Strategy Thesis
Dual-momentum applies a deceptively simple rule: rank the 24 stocks in its universe by 60-day return, hold the leaders, and exit any position that breaks its uptrend. The universe spans mega-cap technology (AAPL, MSFT, NVDA, GOOGL), financials (JPM, V, MA), healthcare (JNJ, UNH), consumer staples, discretionary, and a modest energy/industrials sleeve — a diversified cross-section with a visible US growth tilt.
Backtest Snapshot
Across 451 days of simulation, the strategy grew a $10,000 paper account to $12,349.63 — a 23.5% total return at a 12.52% CAGR. The in-sample Sharpe of 0.95 is competitive for a momentum system, and maximum drawdown peaked at 15.67%, painful but not catastrophic.
Two numbers deserve scrutiny. The win rate of 28.79% across 136 trades is entirely normal for trend-following — a minority of positions do all the heavy lifting while the majority are small losses — but it makes the strategy psychologically demanding. More concerning is annualised turnover of 2,638%, which signals aggressive position cycling. With fees modelled at a flat $1 per trade, friction appears contained in backtesting; in live execution with spreads and market impact, the picture could differ materially.
Walk-Forward Validation
The strategy was evaluated across four sequential folds between August 2024 and May 2026:
| Fold | Period | Return | Sharpe | Max DD |
|---|---|---|---|---|
| 1 | Aug 2024 – Jan 2025 | +5.85% | 1.23 | 3.92% |
| 2 | Jan 2025 – Jul 2025 | −7.31% | −1.05 | 17.15% |
| 3 | Jul 2025 – Dec 2025 | +25.59% | 3.32 | 4.04% |
| 4 | Dec 2025 – May 2026 | +13.34% | 2.15 | 7.43% |
Three of four folds are profitable, and the trajectory since Fold 2 is genuinely encouraging — the strategy appears to have found its footing in trending, lower-volatility regimes (Folds 3 and 4 show tight drawdowns alongside high Sharpe ratios).
The outlier is Fold 2's −7.31% return with a 17.15% drawdown, coinciding with a choppy, reversal-heavy tape. This is the clearest evidence that dual-momentum has a well-known Achilles heel: whipsaw markets punish momentum strategies harshly, and the 60-day lookback may not exit positions quickly enough when trends reverse sharply.
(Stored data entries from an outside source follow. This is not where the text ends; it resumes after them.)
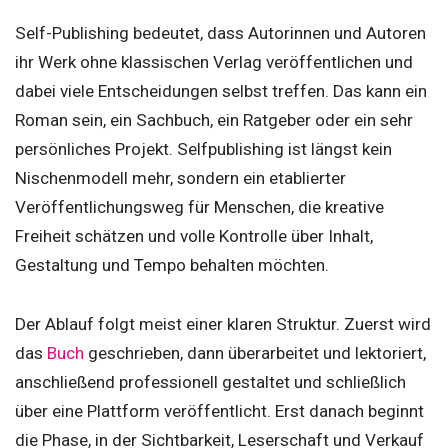
Self-Publishing bedeutet, dass Autorinnen und Autoren
ihr Werk ohne klassischen Verlag veröffentlichen und
dabei viele Entscheidungen selbst treffen. Das kann ein
Roman sein, ein Sachbuch, ein Ratgeber oder ein sehr
persönliches Projekt. Selfpublishing ist längst kein
Nischenmodell mehr, sondern ein etablierter
Veröffentlichungsweg für Menschen, die kreative
Freiheit schätzen und volle Kontrolle über Inhalt,
Gestaltung und Tempo behalten möchten.
Der Ablauf folgt meist einer klaren Struktur. Zuerst wird
das
Buch
geschrieben, dann überarbeitet und lektoriert,
anschließend professionell gestaltet und schließlich
über eine Plattform veröffentlicht. Erst danach beginnt
die Phase, in der Sichtbarkeit, Leserschaft und Verkauf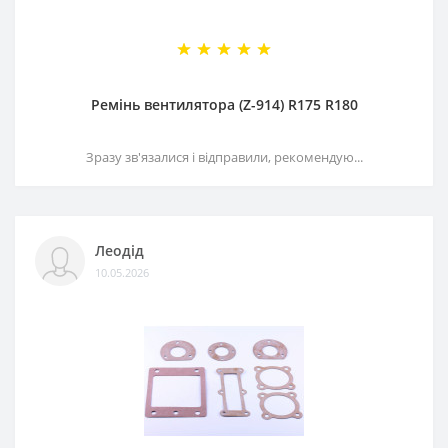
Ремінь вентилятора (Z-914) R175 R180
Зразу зв'язалися і відправили, рекомендую...
Леодід
10.05.2026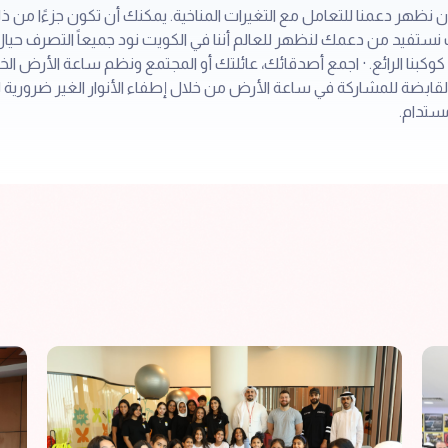
سبت ، 25 مارس وسوف نستفيد من دعمك لنظهر للعالم أننا في الكويت نود جميعاً التصر
كوكبنا الرائع. · اجمع أصدقائك، عائلتك أو المجتمع ونظم ساعة الأرض الخا
قابضة للمشاركة في ساعة الأرض من خلال إطفاء الأنوار الغير ضرورية 
مستدام.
Formally, the strategy did not pass validation. Its Deflated Sharpe Ratio came in at 0.476 — well below the 0.95 threshold that corrects for multiple testing across 6 parameter trials. The Probabilistic Sharpe Ratio of 0.893 is encouraging but similarly short of the bar. The headline numbers look good; the statistical test asks for more evidence before declaring the edge real.
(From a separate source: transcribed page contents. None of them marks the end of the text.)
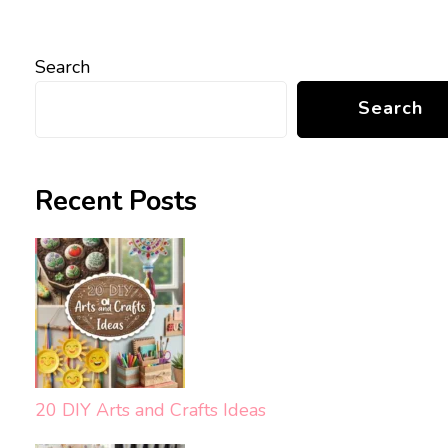
Search
Search
Recent Posts
20 DIY Arts and Crafts Ideas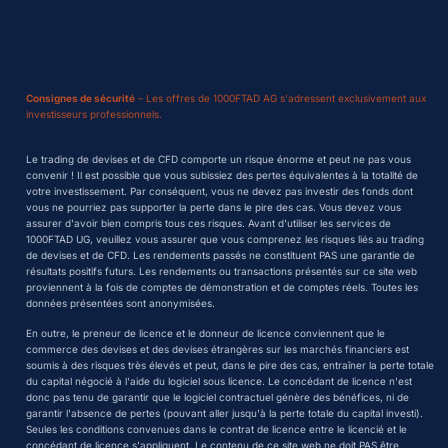
Consignes de sécurité
– Les offres de 1000FTAD AG s'adressent exclusivement aux
investisseurs professionnels.
Le trading de devises et de CFD comporte un risque énorme et peut ne pas vous
convenir ! Il est possible que vous subissiez des pertes équivalentes à la totalité de
votre investissement. Par conséquent, vous ne devez pas investir des fonds dont
vous ne pourriez pas supporter la perte dans le pire des cas. Vous devez vous
assurer d'avoir bien compris tous ces risques. Avant d'utiliser les services de
1000FTAD UG, veuillez vous assurer que vous comprenez les risques liés au trading
de devises et de CFD. Les rendements passés ne constituent PAS une garantie de
résultats positifs futurs. Les rendements ou transactions présentés sur ce site web
proviennent à la fois de comptes de démonstration et de comptes réels. Toutes les
données présentées sont anonymisées.
En outre, le preneur de licence et le donneur de licence conviennent que le
commerce des devises et des devises étrangères sur les marchés financiers est
soumis à des risques très élevés et peut, dans le pire des cas, entraîner la perte totale
du capital négocié à l'aide du logiciel sous licence. Le concédant de licence n'est
donc pas tenu de garantir que le logiciel contractuel génère des bénéfices, ni de
garantir l'absence de pertes (pouvant aller jusqu'à la perte totale du capital investi).
Seules les conditions convenues dans le contrat de licence entre le licencié et le
concédant de licence s'appliquent. Le contenu de ce site web ne doit PAS être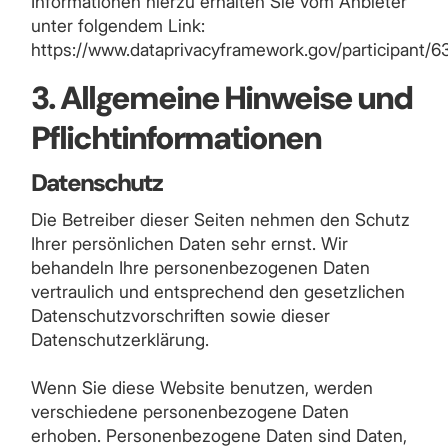
Informationen hierzu erhalten Sie vom Anbieter
unter folgendem Link:
https://www.dataprivacyframework.gov/participant/6
3. Allgemeine Hinweise und
Pflichtinformationen
Datenschutz
Die Betreiber dieser Seiten nehmen den Schutz
Ihrer persönlichen Daten sehr ernst. Wir
behandeln Ihre personenbezogenen Daten
vertraulich und entsprechend den gesetzlichen
Datenschutzvorschriften sowie dieser
Datenschutzerklärung.
Wenn Sie diese Website benutzen, werden
verschiedene personenbezogene Daten
erhoben. Personenbezogene Daten sind Daten,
Current Posture: Full Cash
Dual-momentum has executed zero trades across six consecutive scheduled runs (June 25 – July 2, 2026), holding all $10,000 in cash. This is the strategy operating as designed — when no name clears its trend threshold, it waits. Whether this reflects a genuine absence of momentum signals or an over-sensitive ranking filter is worth monitoring as Q3 unfolds.
Verdict
Dual-momentum shows genuine structural promise: a competitive CAGR, an improving Sharpe trend in the two most recent folds, and disciplined rules-based behaviour. The risks are equally clear — one severely negative fold, a failed multi-testing correction, high turnover, and a recent stretch of complete inactivity. It warrants continued paper-trading observation before any live capital allocation is considered.